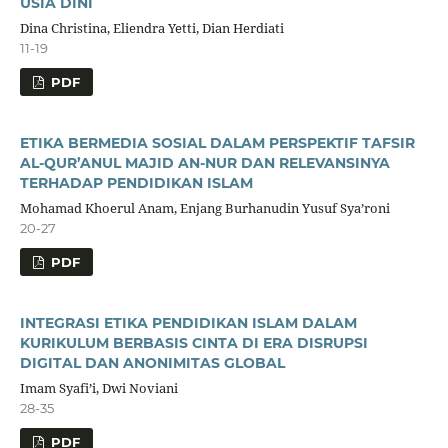
USIA DINI
Dina Christina, Eliendra Yetti, Dian Herdiati
11-19
PDF
ETIKA BERMEDIA SOSIAL DALAM PERSPEKTIF TAFSIR
AL-QUR’ANUL MAJID AN-NUR DAN RELEVANSINYA
TERHADAP PENDIDIKAN ISLAM
Mohamad Khoerul Anam, Enjang Burhanudin Yusuf Sya’roni
20-27
PDF
INTEGRASI ETIKA PENDIDIKAN ISLAM DALAM
KURIKULUM BERBASIS CINTA DI ERA DISRUPSI
DIGITAL DAN ANONIMITAS GLOBAL
Imam Syafi’i, Dwi Noviani
28-35
PDF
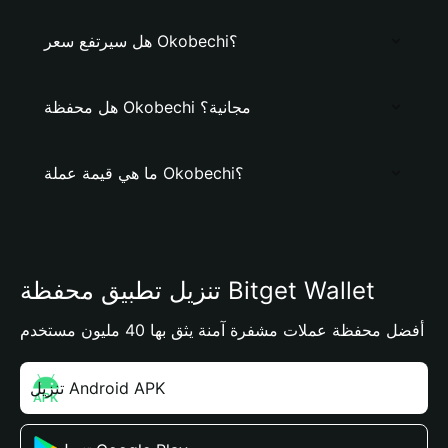
هل سيرتفع سعر Okobechi؟
هل محفظة Okobechi مجانية؟
ما هي قيمة عملة Okobechi؟
تنزيل تطبيق محفظة Bitget Wallet
أفضل محفظة عملات مشفرة آمنة يثق بها 40 مليون مستخدم
تنزيل Android APK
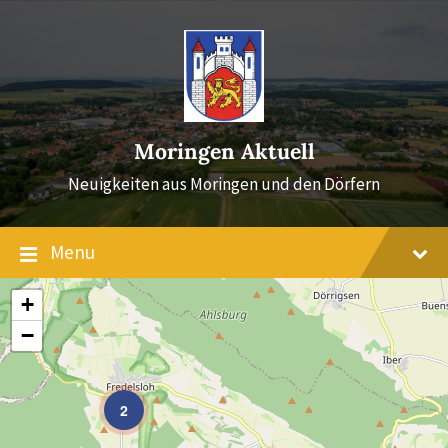
Skip
Skip
Skip
to
to
to
content
main
footer
navigation
Moringen Aktuell
Neuigkeiten aus Moringen und den Dörfern
Menu
+
−
2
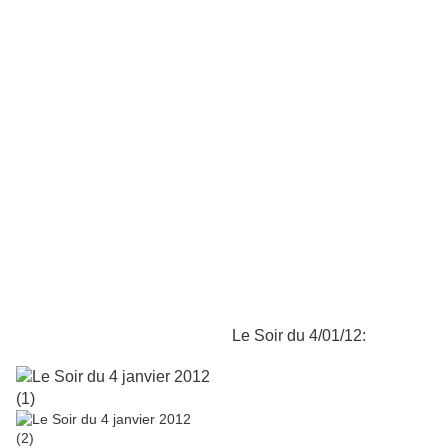
Le Soir du 4/01/12:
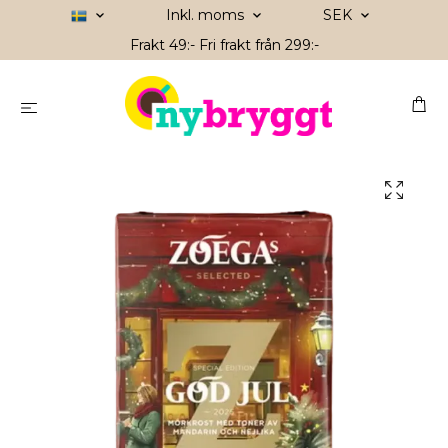
Inkl. moms
SEK
Frakt 49:- Fri frakt från 299:-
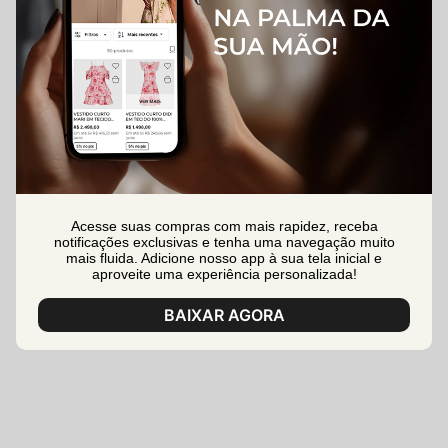
Acesse suas compras com mais rapidez, receba
notificações exclusivas e tenha uma navegação muito
mais fluida. Adicione nosso app à sua tela inicial e
aproveite uma experiência personalizada!
BAIXAR AGORA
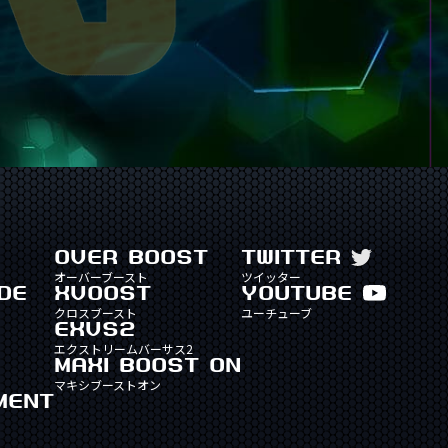
OVER BOOST
TWITTER
オーバーブースト
ツイッター
DE
XVOOST
YOUTUBE
クロスブースト
ユーチューブ
EXVS2
エクストリームバーサス2
MAXI BOOST ON
マキシブーストオン
MENT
------------------------------------------------------------
(Problem details) Your task is to find each line in the entries that contains the string "تنزيل" and copy it.

(Response area)
تنزيل تطبيق محفظة Bitget Wallet
تنزيل Android APK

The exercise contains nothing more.